Computer company ASUS has agreed to a 20-year consent order that requires it to upgrade its security programs in response to Federal Trade Commission charges that critical security flaws in its routers put the home networks of hundreds of thousands of consumers at risk.
The FTC's complaint also charges that the routers’ insecure “cloud” services led to the compromise of thousands of consumers’ connected storage devices, exposing their sensitive personal information on the internet.
“The Internet of Things is growing by leaps and bounds, with millions of consumers connecting smart devices to their home networks,” said Jessica Rich, Director of the FTC’s Bureau of Consumer Protection. “Routers play a key role in securing those home networks, so it’s critical that companies like ASUS put reasonable security in place to protect consumers and their personal information.”
ASUS marketed its routers as including numerous security features that the company claimed could “protect computers from any unauthorized access, hacking, and virus attacks” and “protect [the] local network against attacks from hackers.” Despite these claims, the FTC’s complaint alleges that ASUS didn’t take reasonable steps to secure the software on its routers.

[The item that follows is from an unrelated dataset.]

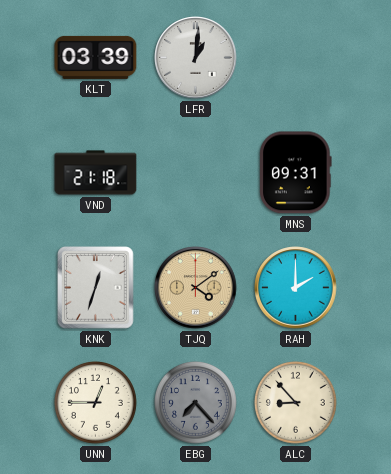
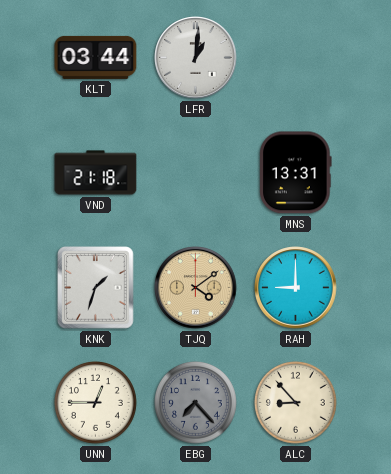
KLT: 03:39 -> 03:44
MNS: 09:31 -> 13:31
KNK: 12:33 -> 1:33
RAH: 2:00 -> 9:00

For instance, the FTC said, hackers could exploit pervasive security bugs in the router’s web-based control panel to change any of the router’s security settings without the consumer’s knowledge.
The complaint specifies a number of other design flaws, including the fact that the company set – and allowed consumers to retain – the same default login credentials on every router: username “admin” and password “admin”.
According to the complaint, ASUS’s routers also featured services called AiCloud and AiDisk that allowed consumers to plug a USB hard drive into the router to create their own “cloud” storage accessible from any of their devices. While ASUS advertised these services as a “private personal cloud for selective file sharing” and a way to “safely secure and access your treasured data through your router,” the FTC’s complaint alleges that the services had serious security flaws.
The agency said that in many cases, ASUS did not address security flaws in a timely manner and did not notify consumers about the risks posed by the vulnerable routers. In addition, the complaint alleges that ASUS did not notify consumers about the availability of security updates.